Now that Greece has put a proposal on the table for review by its bailout monitors and Chinese authorities have engineered the best two-day performance in the Shanghai Composite Index since 2008, U.S. equity traders are breathing a sigh of relief on Friday. The Dow Jones Industrial Average (INDEX: ^DJI) and the broader S&P 500 (INDEX: ^GSPC) are up 1.15% and 1.17%, respectively, at 12 p.m. EDT. The technology-heavy Nasdaq Composite was up 0.27%; meanwhile, the CBOE Volatility Index (VOLATILITYINDICES:^VIX), or VIX, a market measure of expectations for short-term volatility in the S&P 500, was down 15.32%. 

Tesla Motors and Apple: Who's imitating who? 
Tesla Motors Inc (NASDAQ:TSLA) confirmed yesterday that it has hired Ganesh Srivats, a former Burberry's senior vice president, to become VP of North American Sales. The move is reminiscent of Apple's (NASDAQ:AAPL) 2013 hire of Burberry Broup plc CEO Angela Ahrendts to become head of retail operations. But that's just one way in which the electric automobile manufacturer has imitated the digital devices heavyweight.                          

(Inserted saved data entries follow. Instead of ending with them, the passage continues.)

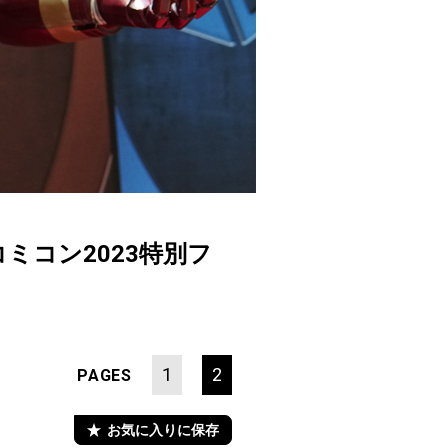
ミコン2023特別フ
1
2
PAGES
お気に入りに保存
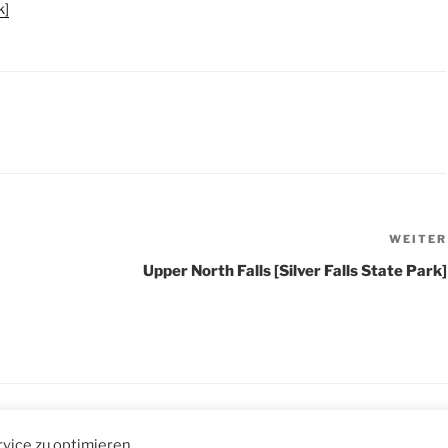
k]
WEITER
Upper North Falls [Silver Falls State Park]
vice zu optimieren.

Compare the two companies' retail showrooms, for example: 



Tesla Motors:


The similarities are obvious: Both companies offer a bright, uncluttered, open-plan space that is inviting. That isn't a coincidence. In 2010, Tesla hired Apple alum George Blankenship with the title of VP of Design and Store Development and a mandate to "build Tesla's retail strategy and network." 

In the press release announcing the hire, Tesla boasted that Mr. Blankenship is:

[...] best known as the architect of Apple's brand building retail strategy that raised the bar for customer experience in retail stores [...] As Apple's Vice President of Real Estate, he created one of the most successful retail growth strategies in history.

George Blankenship retired from Tesla Motors in Nov. 2013. 

Blankenship is not the only Apple alum to have joined the upstart auto manufacturer. According to a Bloomberg article published in February, Tesla Motors has poached at least 150 employees -- or roughly 1.5% of its workforce at the end of 2014 -- from Apple. Other high-profile hires include Doug Field, who is responsible for developing new vehicle development. At Apple, Field led the development of the MacBook Air, MacBook Pro, and iMac under design guru Jony Ive.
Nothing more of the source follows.